According to Sirish Kumar, CEO and co-founder, Telr, the UAE is extremely well-placed for the move tocashless transactions. There is an extremely high penetration rate for smartphone usage - at over 80 per cent, the world's highest - supported by a young, technologically adept population and world-class infrastructure.
"The government could enable the commercial sector to take the lead in driving awareness and adoption ofcashless payment methods - but this comes with a risk of a highly fragmented landscape evolving as a result as each player fights to make their own platform the preferred one. This has a negative effect on the consumer, as the ease and convenience of seamless cashless transactions is reduced. Instead, however, the government has itself chosen to take an active role in creating the framework for a cashless economy, and thereby driving consumer adoption," Kumar said.
He pointed out that the Emirates Digital Wallet is a great example of this - sponsored by the UBF and being developed centrally with involvement from 16 UAE banks.
"Similarly, the provision of government and local authority services is being actively shifted online. The Roads and Transport Authority (RTA) is a striking example of this, providing their customers with the ability to link their Salik and parking accounts to the app, and pay for these and a range of other RTA services through the app, with for instance, their personal nol card. These types of initiatives help the UAE's residents gain an appreciation of the benefits of operating in an online and cashless space. Their expectations around the quality of experience increase accordingly, and the commercial sector becomes obliged to respond," he added.
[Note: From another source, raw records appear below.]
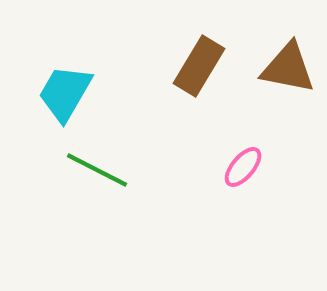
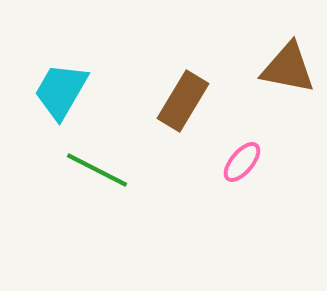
brown rectangle: moved 16 px left, 35 px down
cyan trapezoid: moved 4 px left, 2 px up
pink ellipse: moved 1 px left, 5 px up
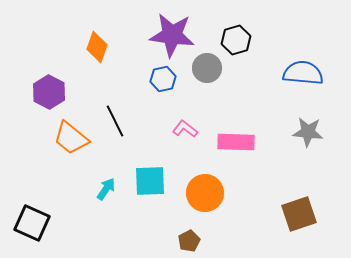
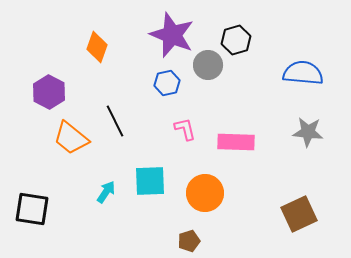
purple star: rotated 15 degrees clockwise
gray circle: moved 1 px right, 3 px up
blue hexagon: moved 4 px right, 4 px down
pink L-shape: rotated 40 degrees clockwise
cyan arrow: moved 3 px down
brown square: rotated 6 degrees counterclockwise
black square: moved 14 px up; rotated 15 degrees counterclockwise
brown pentagon: rotated 10 degrees clockwise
Paolo Gagliardi, Chief Business Officer of the UAE-based financial technology startup Trriple, said once fast, secure, and easy-to-use digital payments become mainstream, that means 'cash is king" no more. "Using digital payments, consumers and merchants can save time and money, and gain real-time insights on transaction history and spending trends."
Trriple estimates that about 80 per cent of the UAE's transactions are done in cash, which can be expensive to produce and secure, and often inconvenient to use. However, if the Middle East captured its full digital potential, and made digital payments widespread, then the region could add $95 billion in GDP by 2020, according to a recent report by by the consultancy McKinsey.
The study by Visa estimated that increasing digital payments across the 100 cities could result in total direct net benefits of $470 billion per year.
On average, these net benefits represent slightly over 3 per cent of a city's current GDP. This study also finds that on average, across the 100 cities, increased usage of digital payments could add 19 basis points to a city's GDP and support over 45,000 additional jobs per year per city, while worker productivity and wages could increase by 14 and 16 basis points per year per city, respectively.
To put the GDP growth number in perspective, the 19 basis points increase in economic growth per year across the 100 cities translates to nearly $12 trillion of total additional economic activity over the next 15 years - an amount exceeding China's 2016 GDP.